All these logs and checkpoints will be saved under the folder `work_dirs`in the root.

## Fine-tuning with bag of tricks

- [MAE](https://github.com/open-mmlab/mmpretrain/tree/main/configs/mae) |  [Config](https://github.com/Ezra-Yu/ACCV_workshop/tree/master/configs/vit)
- [Swinv2](https://github.com/open-mmlab/mmpretrain/tree/main/configs/swin_transformer_v2) | [Config](https://github.com/Ezra-Yu/ACCV_workshop/tree/master/configs/swin)
- [ArcFace](https://arxiv.org/abs/1801.07698)   |   [Code](https://github.com/Ezra-Yu/ACCV_workshop/blob/master/src/models/arcface_head.py)
- [SubCenterArcFaceWithAdvMargin](https://paperswithcode.com/paper/sub-center-arcface-boosting-face-recognition)   |   [Code](https://github.com/Ezra-Yu/ACCV_workshop/blob/master/src/models/arcface_head.py)
- [Post-LT-adjusment](https://paperswithcode.com/paper/long-tail-learning-via-logit-adjustment)   |   [Code](https://github.com/Ezra-Yu/ACCV_workshop/blob/master/src/models/linear_head_lt.py)
- [SoftMaxEQL](https://paperswithcode.com/paper/the-equalization-losses-gradient-driven)   |   [Code](https://github.com/Ezra-Yu/ACCV_workshop/blob/master/src/models/eql.py)
- FlipTTA [Code](https://github.com/Ezra-Yu/ACCV_workshop/blob/master/src/models/tta_classifier.py)
- clean dataset
- self-emsemble: [Uniform-model-soup](https://arxiv.org/abs/2203.05482) | [code](https://github.com/Ezra-Yu/ACCV_workshop/blob/master/tools/model_soup.py)
- [pseudo](https://lilianweng.github.io/posts/2021-12-05-semi-supervised/)  | [Code](https://github.com/Ezra-Yu/ACCV_workshop/blob/master/tools/creat_pseudo.py)
- bagging-emsemble [Code](https://github.com/Ezra-Yu/ACCV_workshop/blob/master/tools/emsemble.py),
- post-process: [re-distribute-label](https://github.com/Ezra-Yu/ACCV_workshop/blob/master/tools/re-distribute-label.py);

![Overview](https://user-images.githubusercontent.com/18586273/205498258-e5720d83-7006-4aea-86b5-aab1a8998c6c.png)

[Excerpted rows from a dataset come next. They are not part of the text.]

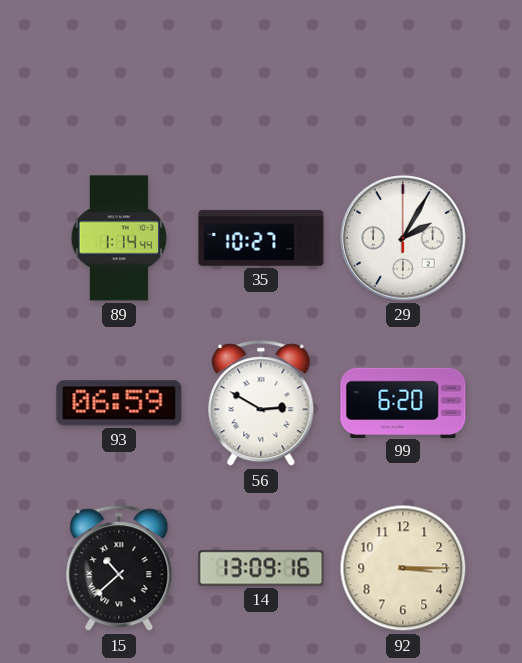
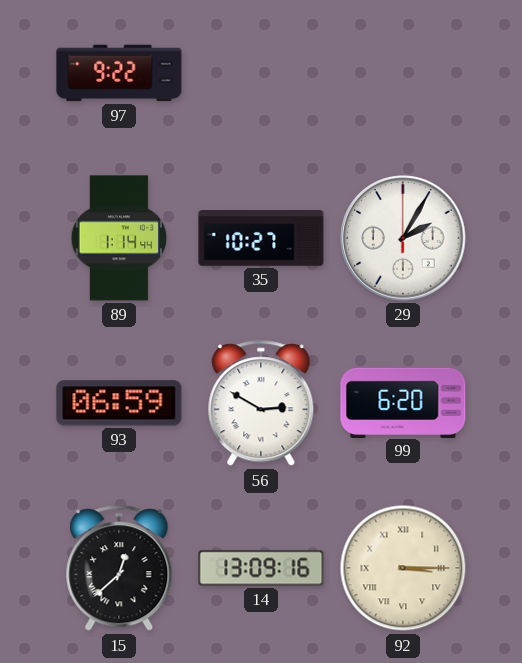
97: none -> 9:22
15: 10:38 -> 12:38
92 numerals: Arabic -> Roman
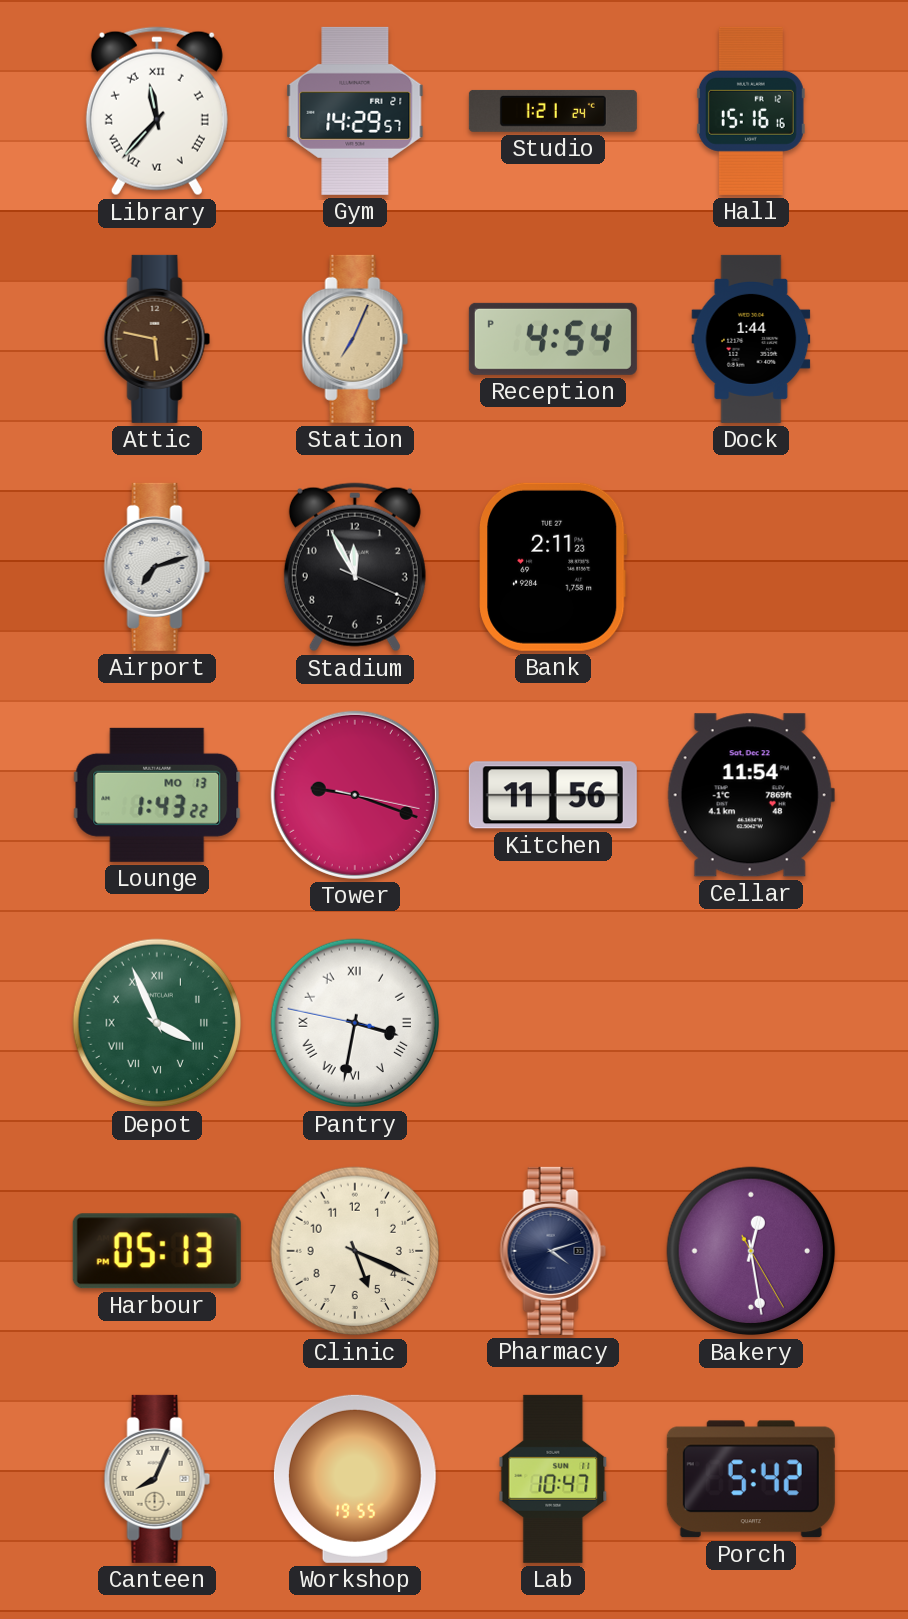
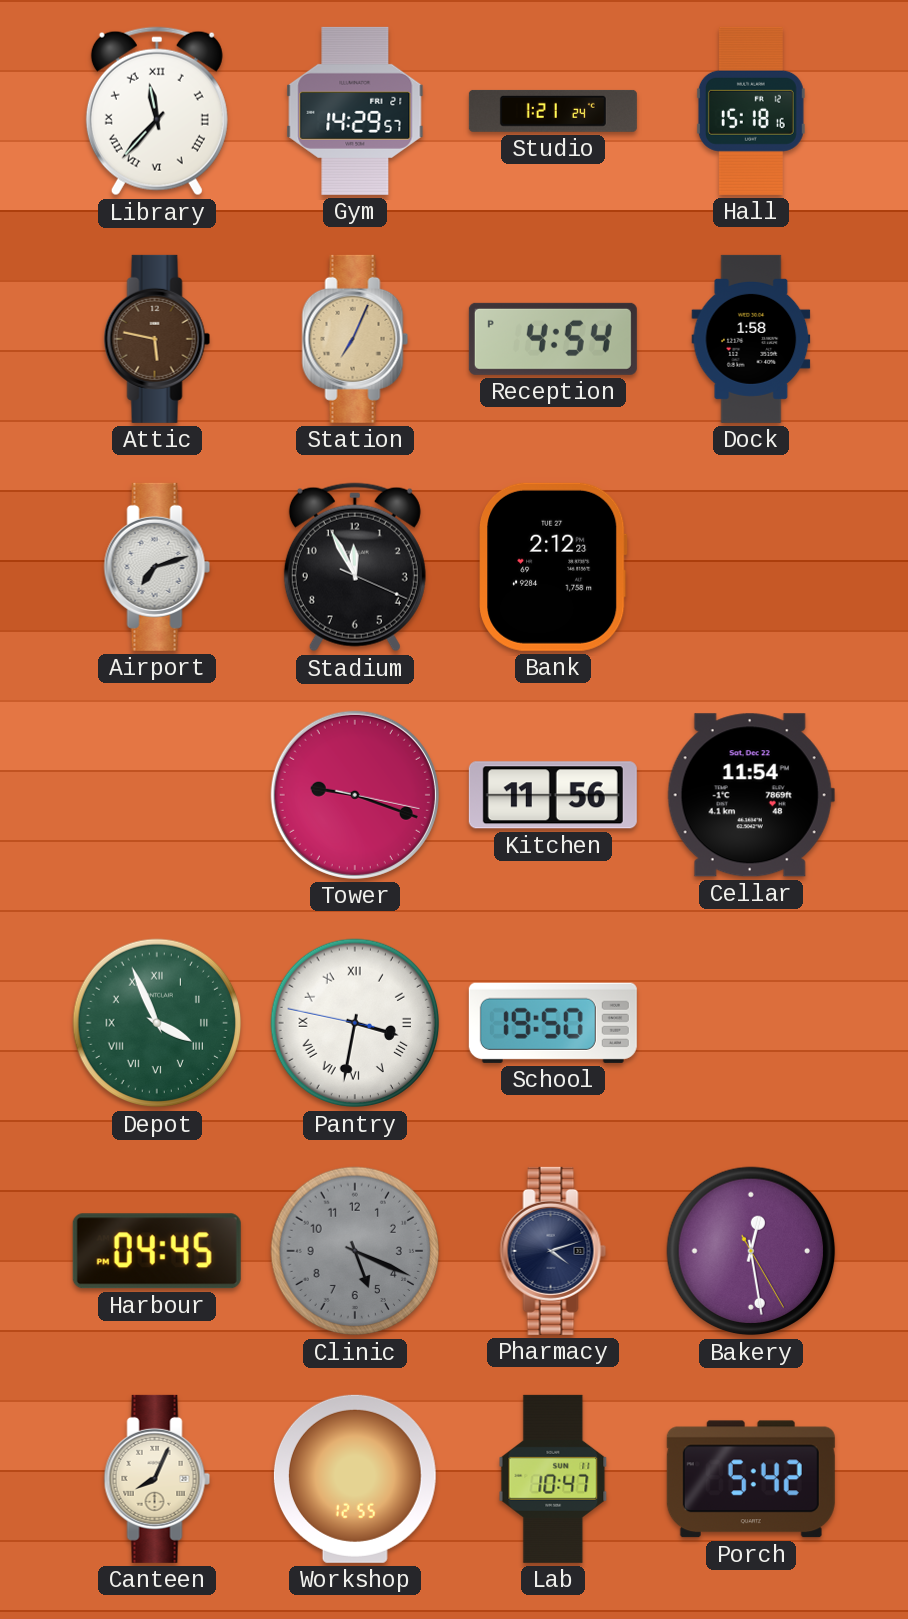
Hall: 15:16 -> 15:18
Dock: 1:44 -> 1:58
Bank: 2:11 -> 2:12
Lounge: 1:43 -> none
School: none -> 19:50
Harbour: 05:13 -> 04:45
Clinic dial: cream -> grey
Workshop: 19:55 -> 12:55
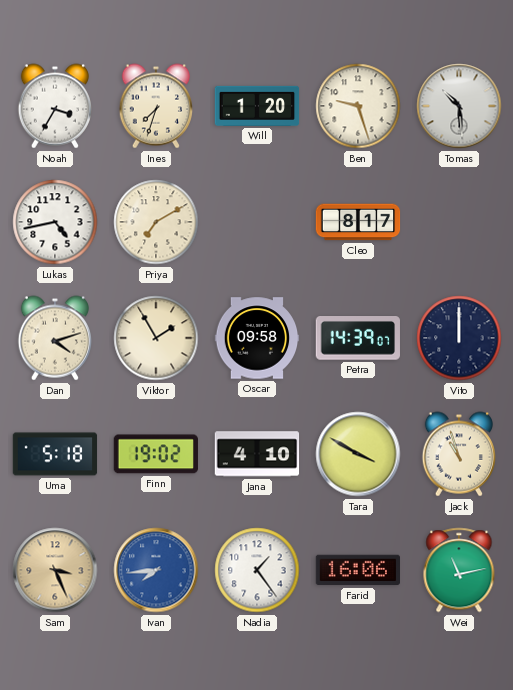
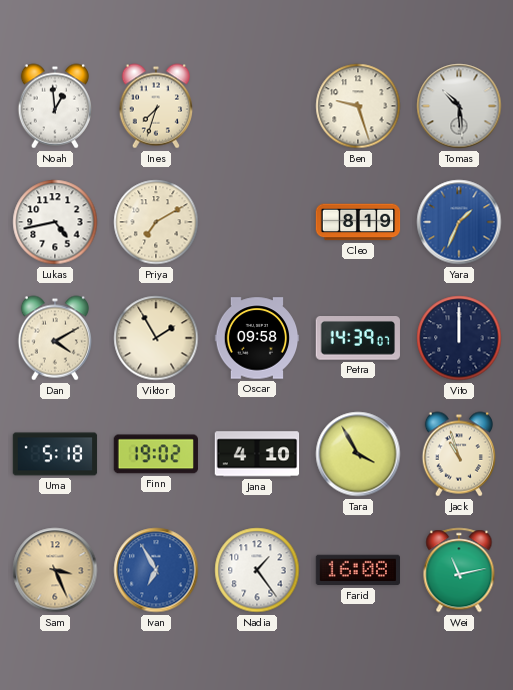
Noah: 3:35 -> 12:59
Will: 1:20 -> none
Cleo: 8:17 -> 8:19
Yara: none -> 1:34
Dan: 4:12 -> 4:10
Tara: 3:50 -> 3:55
Ivan: 7:44 -> 6:55
Farid: 16:06 -> 16:08
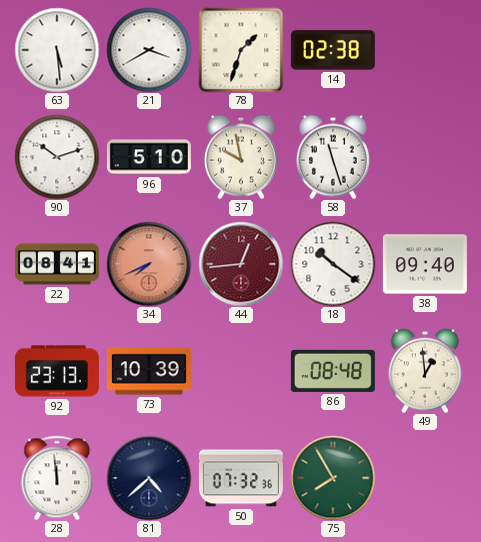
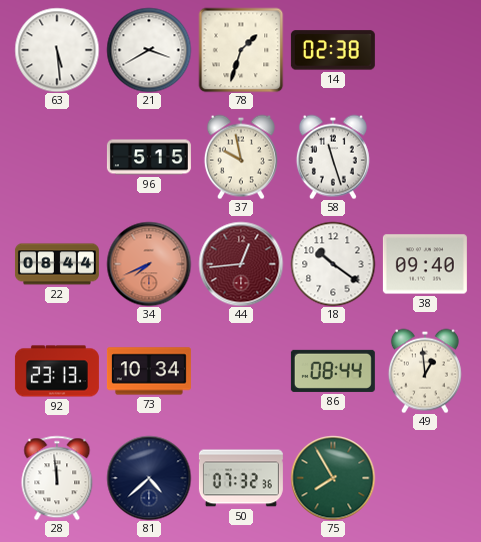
90: 10:12 -> none
96: 5:10 -> 5:15
22: 08:41 -> 08:44
73: 10:39 -> 10:34
86: 08:48 -> 08:44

![image](https://user-images.githubusercontent.com/18586273/205498027-def99b0d-a99a-470b-b292-8d5fc83111fc.png)

#### Used but no improvements

1. Using retrieval paradigm to solve this classification task;
2. Using EfficientNetv2 backbone.

#### Not used but worth to do

1. Try [DiVE](https://arxiv.org/abs/2103.15042) algorithm to improve performance in long tail dataset;
2. Use SimMIM to pre-train Swin-v2 on the competition dataset;
3. refine the re-distribute-label tool.